- Extracted entries -
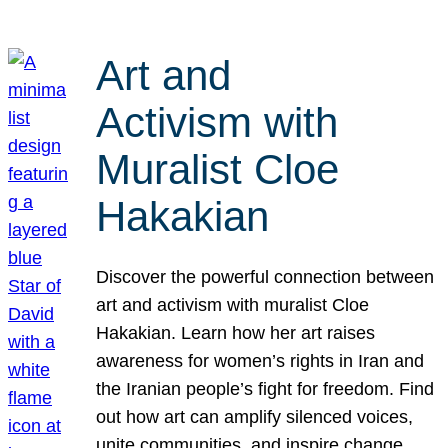
Art and
Activism with
Muralist Cloe
Hakakian
Discover the powerful connection between
art and activism with muralist Cloe
Hakakian. Learn how her art raises
awareness for women’s rights in Iran and
the Iranian people’s fight for freedom. Find
out how art can amplify silenced voices,
unite communities, and inspire change.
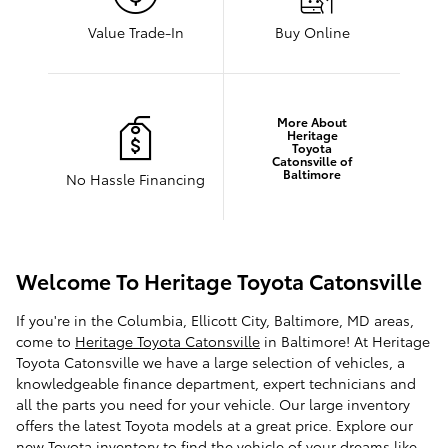
Value Trade-In
Buy Online
More About
Heritage
Toyota
Catonsville of
Baltimore
No Hassle Financing
Welcome To Heritage Toyota Catonsville
If you're in the Columbia, Ellicott City, Baltimore, MD areas,
come to
Heritage Toyota Catonsville
in Baltimore! At Heritage
Toyota Catonsville we have a large selection of vehicles, a
knowledgeable finance department, expert technicians and
all the parts you need for your vehicle. Our large inventory
offers the latest Toyota models at a great price. Explore our
new Toyota inventory
to find the vehicle of your dreams like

- Instructions to follow -
The lines to write out run from the one with "Catonsville of" through the end of the records. Give them exactly, and only them.

- Written answer -
Catonsville of
Baltimore
No Hassle Financing
Welcome To Heritage Toyota Catonsville
If you're in the Columbia, Ellicott City, Baltimore, MD areas,
come to
Heritage Toyota Catonsville
in Baltimore! At Heritage
Toyota Catonsville we have a large selection of vehicles, a
knowledgeable finance department, expert technicians and
all the parts you need for your vehicle. Our large inventory
offers the latest Toyota models at a great price. Explore our
new Toyota inventory
to find the vehicle of your dreams like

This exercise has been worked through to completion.